**What to work on**
Leave out every picture and set down, exactly, the lines below from the one holding "皐月賞（G1）クロワデュノール" up to and including the one holding "Thiết Bị Vệ Sinh Hiền Lâm".

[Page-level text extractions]
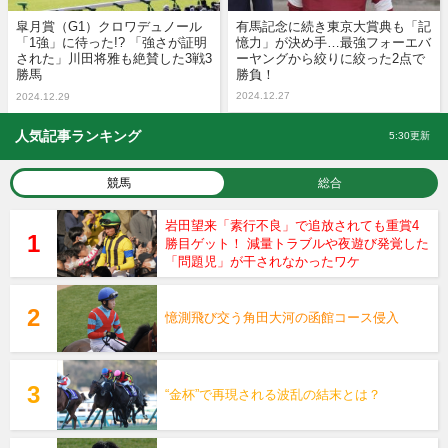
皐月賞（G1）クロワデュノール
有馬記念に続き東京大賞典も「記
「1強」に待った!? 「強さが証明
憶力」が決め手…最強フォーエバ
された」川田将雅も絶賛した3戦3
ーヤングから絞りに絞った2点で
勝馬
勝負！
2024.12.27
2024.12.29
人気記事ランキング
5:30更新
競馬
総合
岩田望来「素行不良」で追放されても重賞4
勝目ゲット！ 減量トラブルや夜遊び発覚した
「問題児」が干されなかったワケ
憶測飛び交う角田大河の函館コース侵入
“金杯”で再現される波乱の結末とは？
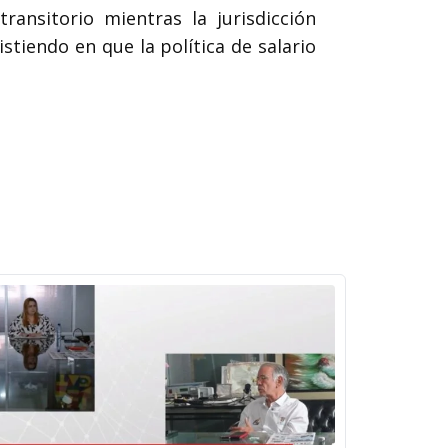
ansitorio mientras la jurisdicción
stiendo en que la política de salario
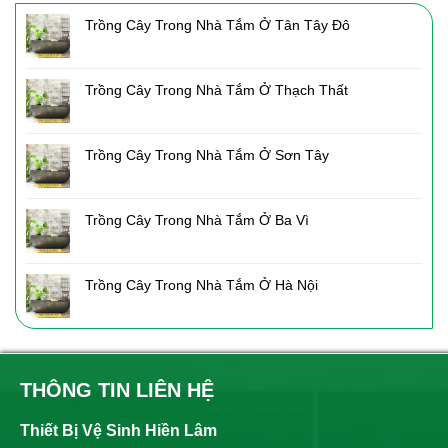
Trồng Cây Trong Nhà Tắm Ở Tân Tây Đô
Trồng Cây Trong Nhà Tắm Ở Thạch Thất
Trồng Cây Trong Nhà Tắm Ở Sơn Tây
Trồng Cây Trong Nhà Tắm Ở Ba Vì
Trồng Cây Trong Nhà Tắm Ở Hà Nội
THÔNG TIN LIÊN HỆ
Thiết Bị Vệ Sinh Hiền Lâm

...

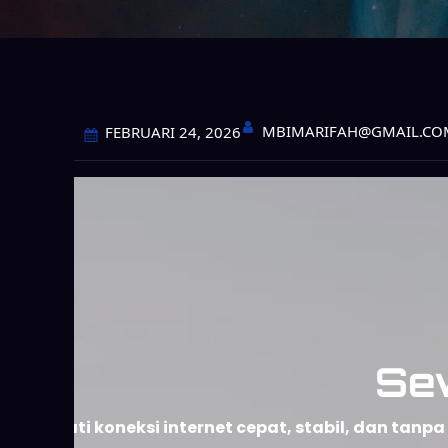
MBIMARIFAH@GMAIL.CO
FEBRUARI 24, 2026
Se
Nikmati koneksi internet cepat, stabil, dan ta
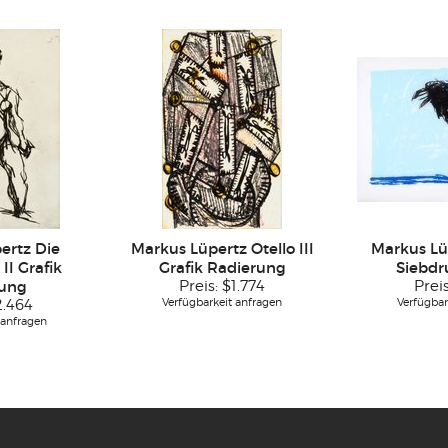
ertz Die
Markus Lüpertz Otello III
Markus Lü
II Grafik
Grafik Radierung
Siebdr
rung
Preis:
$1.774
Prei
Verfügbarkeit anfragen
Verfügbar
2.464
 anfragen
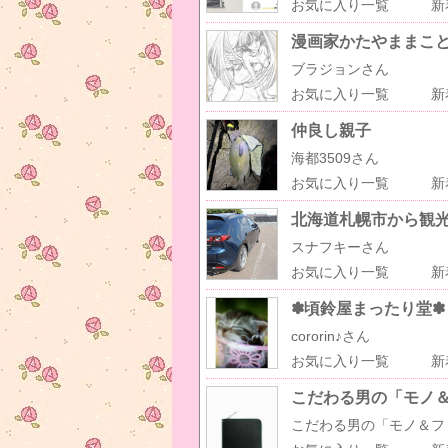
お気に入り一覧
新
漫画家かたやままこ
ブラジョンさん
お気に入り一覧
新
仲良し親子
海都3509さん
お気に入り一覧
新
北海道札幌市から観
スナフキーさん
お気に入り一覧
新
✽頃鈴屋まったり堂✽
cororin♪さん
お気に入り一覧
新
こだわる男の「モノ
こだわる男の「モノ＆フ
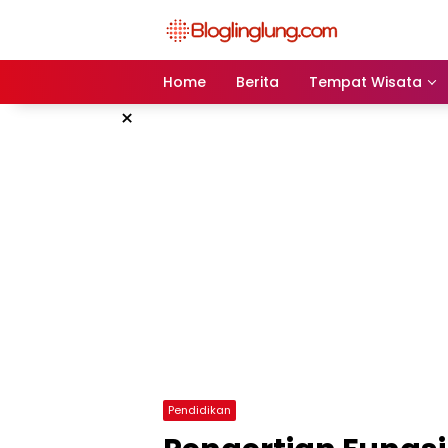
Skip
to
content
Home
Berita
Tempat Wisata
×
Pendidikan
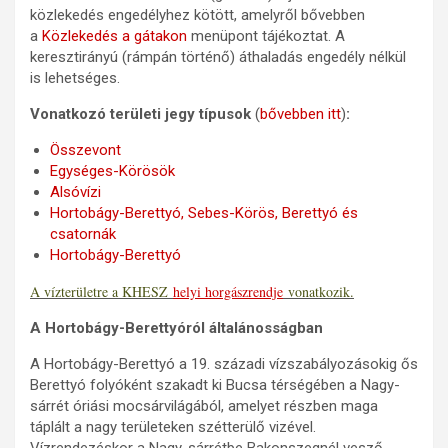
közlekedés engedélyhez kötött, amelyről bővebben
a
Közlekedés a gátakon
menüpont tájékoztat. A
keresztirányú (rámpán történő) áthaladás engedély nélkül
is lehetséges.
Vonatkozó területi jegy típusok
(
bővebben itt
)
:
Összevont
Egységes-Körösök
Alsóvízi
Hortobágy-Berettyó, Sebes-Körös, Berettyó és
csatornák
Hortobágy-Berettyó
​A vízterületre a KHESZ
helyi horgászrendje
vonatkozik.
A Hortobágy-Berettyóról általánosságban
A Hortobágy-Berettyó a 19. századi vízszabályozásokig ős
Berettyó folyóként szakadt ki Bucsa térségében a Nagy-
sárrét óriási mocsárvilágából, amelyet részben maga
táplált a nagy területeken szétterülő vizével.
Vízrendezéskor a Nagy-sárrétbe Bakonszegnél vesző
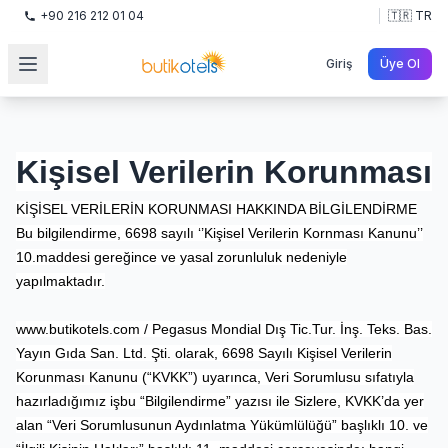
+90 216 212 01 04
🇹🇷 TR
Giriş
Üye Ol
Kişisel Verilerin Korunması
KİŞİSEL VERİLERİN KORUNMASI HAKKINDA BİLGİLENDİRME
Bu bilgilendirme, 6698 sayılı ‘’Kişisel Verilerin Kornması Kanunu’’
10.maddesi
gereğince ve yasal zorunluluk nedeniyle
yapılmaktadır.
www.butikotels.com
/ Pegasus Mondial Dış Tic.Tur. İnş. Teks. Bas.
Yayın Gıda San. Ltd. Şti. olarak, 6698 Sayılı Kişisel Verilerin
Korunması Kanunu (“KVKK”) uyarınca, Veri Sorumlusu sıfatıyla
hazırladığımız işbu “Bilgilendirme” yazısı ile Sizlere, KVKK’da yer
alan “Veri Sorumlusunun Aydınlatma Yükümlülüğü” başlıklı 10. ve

**Exercise output**
皐月賞（G1）クロワデュノール
有馬記念に続き東京大賞典も「記
「1強」に待った!? 「強さが証明
憶力」が決め手…最強フォーエバ
された」川田将雅も絶賛した3戦3
ーヤングから絞りに絞った2点で
勝馬
勝負！
2024.12.27
2024.12.29
人気記事ランキング
5:30更新
競馬
総合
岩田望来「素行不良」で追放されても重賞4
勝目ゲット！ 減量トラブルや夜遊び発覚した
「問題児」が干されなかったワケ
憶測飛び交う角田大河の函館コース侵入
“金杯”で再現される波乱の結末とは？
ansitorio mientras la jurisdicción
stiendo en que la política de salario
Trồng Cây Trong Nhà Tắm Ở Tân Tây Đô
Trồng Cây Trong Nhà Tắm Ở Thạch Thất
Trồng Cây Trong Nhà Tắm Ở Sơn Tây
Trồng Cây Trong Nhà Tắm Ở Ba Vì
Trồng Cây Trong Nhà Tắm Ở Hà Nội
THÔNG TIN LIÊN HỆ
Thiết Bị Vệ Sinh Hiền Lâm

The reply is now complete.